Regular readers of this blog know that I am not a great fan of Hillary Clinton’s, and certainly not one to leap mechanically to her defense over e-mailgate. But really, this affair is much ado about very little. Yes, Hillary was wrong to use a private e-mail account for public as well as private business. But she was wrong because a secretary of state needs to follow regular procedure, and irregularities tend to attract attention and raise questions. She did nothing illegal, but she used poor judgment. That’s it.

Republicans and media critics have raised questions about Hillary’s lack of “transparency”: How do we know what was in those deleted private e-mails? Did she use her account to e-mail classified information? But there really is only one relevant question to be asked: In what way might Clinton’s irregular e-mail arrangement have facilitated or covered up wrongdoing on her part? If you can’t answer this question with a plausible hypothetical, then you just need to move on. And I haven’t seen anyone ask, much less answer this question. The simple answer, as far as I can see, is that there is no way.

Any impropriety that Clinton might have committed using her one account would have been equally available to her had she used separate accounts for personal and government business. Did some of those deleted “private” e-mails concern government business? Well, if she had kept a separate private e-account, she could have used it for government business if she wanted to. And she could have used it to divulge classified information.   No one would have been any the wiser because no one would be asking to see her private account.

Rather than ask the only relevant question and get the disappointing answer, Hillary’s media critics have either been asking irrelevant questions or else been focusing on style and personality.   Why this seemingly irresistible tendency to pile up on Hillary? It seems to be a habit developed during the Bill Clinton presidency.  The ever insightful Paul Waldman provides some useful historical background:

From the first moments of that presidency, Clinton’s opponents were convinced he was corrupt to the core. They assumed that if they mounted enough investigations and tossed around enough charges, something would stick and Clinton would be brought down…. [I]f Bill Clinton wore the same tie two days in a row, Republicans would hold a week’s worth of hearings to investigate what he was covering up.

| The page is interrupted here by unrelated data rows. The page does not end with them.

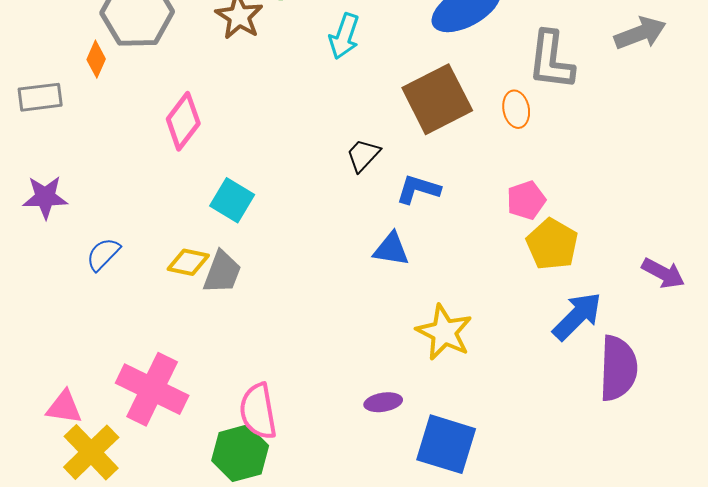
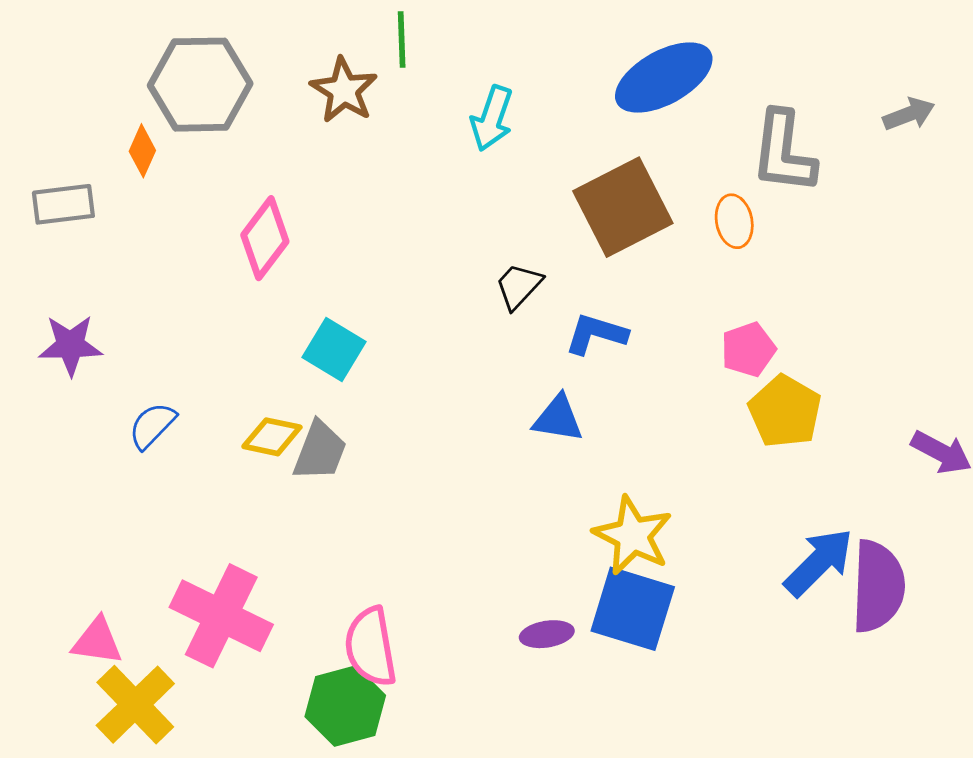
gray arrow: (640, 33) -> (909, 114), size x0.7
blue arrow: (577, 316) -> (819, 562), moved
blue square: (446, 444) -> (633, 609), moved

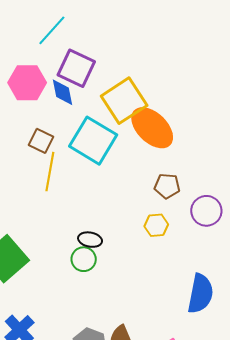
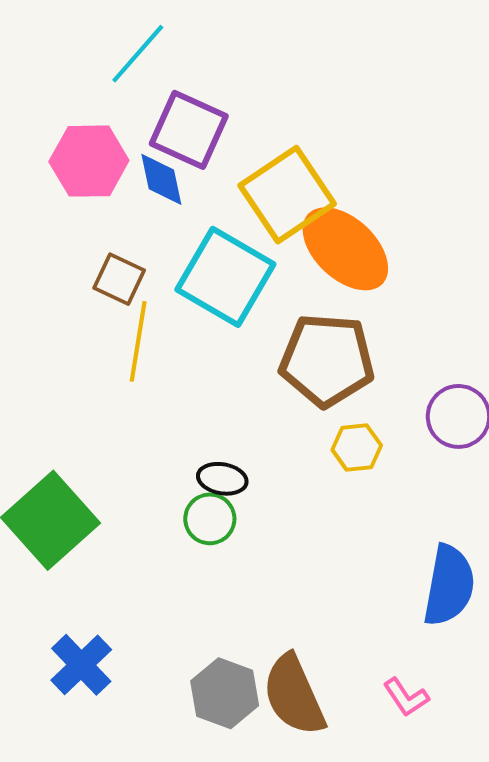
brown pentagon: (167, 186) -> (327, 360), moved, size x1.8

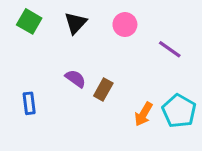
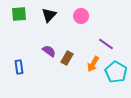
green square: (29, 21) -> (19, 14), turned -35
purple line: (170, 49) -> (106, 44), moved
orange arrow: (143, 114) -> (93, 64), moved

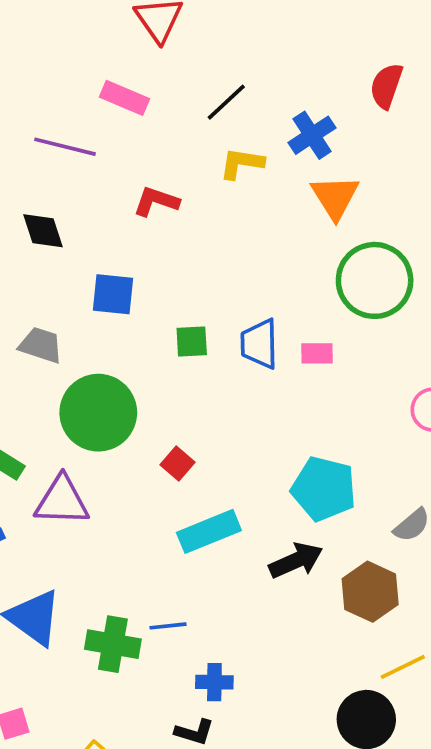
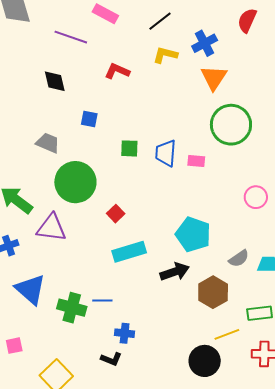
blue square: (113, 294) -> (89, 119), size x0.7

[The mainstream media treated] every Republican charge, no matter how ludicrous, as though it was worthy of a full-scale investigation splashed across the front page. Again and again, they reacted to the most thinly justified accusations as though the next Watergate or Iran-Contra was at hand, and when it turned out that there was no corruption or illegality to be found, they simply moved on to the next faux-scandal, presented no less breathlessly.

That past — and journalists’ failures to reckon with it — are still affecting coverage today. When this email story broke, how many journalists said it was important because it “plays into a narrative” of Hillary Clinton as scandal-tainted? I must have heard it a dozen times just in the past week.

Unintentionally illustrating Waldman’s point, Frank Bruni writes a snarky, substance-free op-ed in which his main complaint about Hillary’s Tuesday news conference is that “It was all so very yesterday…. On Tuesday she didn’t look as if she was leaning into the future. She looked as if she was getting sucked into the past.”   Maybe it’s Bruni and his fellow journalists who need to worry about getting sucked into the past.  Unfortunately, I think we may be hearing that sucking sound  for quite a long time–possibly until November 2016 if not beyond.